### PROBLEM TO WORK ON
Each record below should be returned exactly, with its pictures left out.

(Dataset entries)
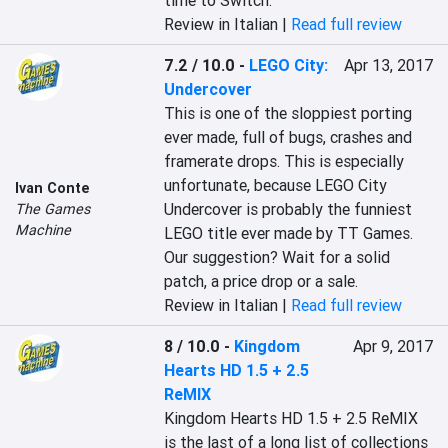
time to Switch.
Review in Italian |
Read full review
7.2 / 10.0
-
LEGO City:
Apr 13, 2017
Undercover
This is one of the sloppiest porting 
ever made, full of bugs, crashes and 
framerate drops. This is especially 
unfortunate, because LEGO City 
Ivan Conte
Undercover is probably the funniest 
The Games
Machine
LEGO title ever made by TT Games. 
Our suggestion? Wait for a solid 
patch, a price drop or a sale.
Review in Italian |
Read full review
8 / 10.0
-
Kingdom
Apr 9, 2017
Hearts HD 1.5 + 2.5
ReMIX
Kingdom Hearts HD 1.5 + 2.5 ReMIX 
is the last of a long list of collections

### RESPONSE
time to Switch.
Review in Italian |
Read full review
7.2 / 10.0
-
LEGO City:
Apr 13, 2017
Undercover
This is one of the sloppiest porting 
ever made, full of bugs, crashes and 
framerate drops. This is especially 
unfortunate, because LEGO City 
Ivan Conte
Undercover is probably the funniest 
The Games
Machine
LEGO title ever made by TT Games. 
Our suggestion? Wait for a solid 
patch, a price drop or a sale.
Review in Italian |
Read full review
8 / 10.0
-
Kingdom
Apr 9, 2017
Hearts HD 1.5 + 2.5
ReMIX
Kingdom Hearts HD 1.5 + 2.5 ReMIX 
is the last of a long list of collections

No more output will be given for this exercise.